Even though Jesus had been teaching about giving of your life all along,
Even though he was acting as the ultimate servant to them,
Even though his own life taught them that life is not about conquest but about service to each other they still didn’t get it.
So he gives them this meal.
This Jesus meal is Jesus way of reminding us of what he did for us, and what it does to us.
We are reminded of the blood that was poured out so that we might live in a community with God.

I don’t know if we think about all these things when we come to Jesus special meal.
I know that for myself sometimes I am overwhelmed at Jesus’ special meal.
I am overwhelmed by what Jesus did for me.
I am overwhelmed by the love that we share in our congregation with each other, and with others.
I am overwhelmed by the moment.
Other times well…I am thinking about an announcement I forgot to make at the start of the service.
Or I am distracted watching some kid do something funny.
Or I am just not in the moment.
What I always take solace in is that the first time Jesus celebrated this meal with his disciples none of them understood what was happening.
At that table there was nothing but imperfect flawed people.
People who were going to betray, deny, and abandon Jesus.
In other words, there never was some glorious perfect moment of spiritual understanding about this meal.
Instead, from the beginning it was a meal that Jesus desired to eat with us, because Jesus wanted to give us something very important.
Jesus wanted to give us hope for a better future.

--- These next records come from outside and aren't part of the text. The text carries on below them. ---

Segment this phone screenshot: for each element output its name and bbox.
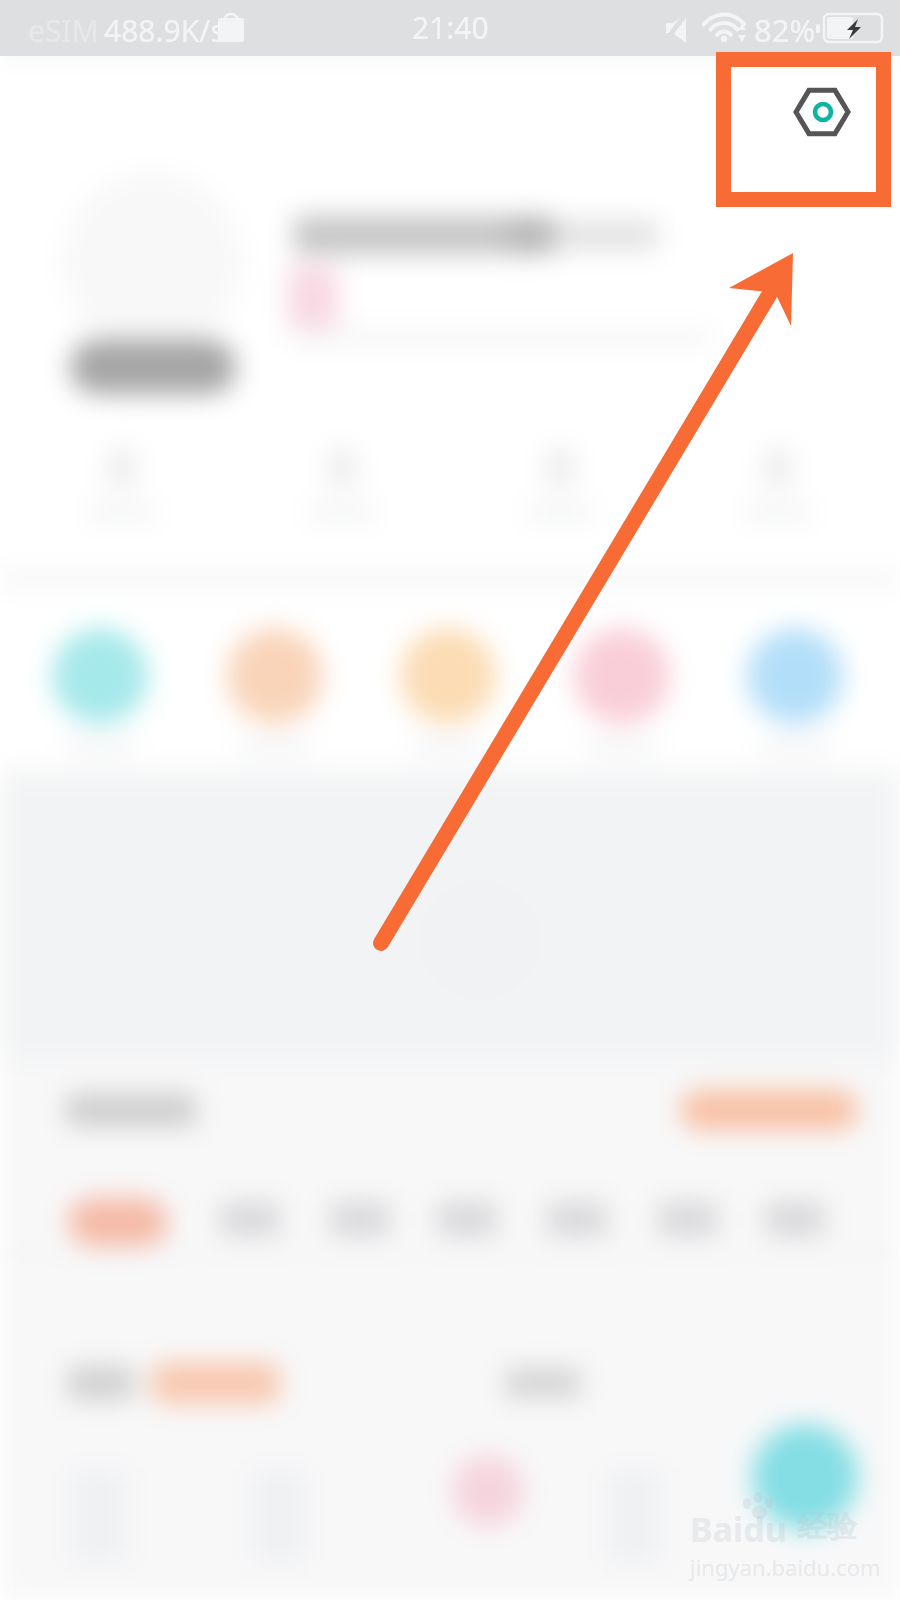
staticText: Baidu [690, 1506, 787, 1552]
staticText: 488.9K/s [104, 10, 225, 51]
staticText: 经验 [797, 1508, 857, 1546]
staticText: 21:40 [412, 7, 489, 48]
button[interactable]: Settings [786, 76, 858, 148]
staticText: eSIM [28, 10, 99, 51]
staticText: jingyan.baidu.com [690, 1552, 881, 1582]
staticText: 82% [754, 9, 816, 51]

Jesus wanted to encourage us to keep together and have faith in him.
Jesus wanted to warn us that having faith wasn’t always easy.
Jesus wanted to teach us to give of ourselves for the sake of others.
And finally Jesus wanted us to know that he has sealed our relationship with God forever through his body and blood.
So tonight come to Jesus’ special meal because he eagerly desires to share it with you.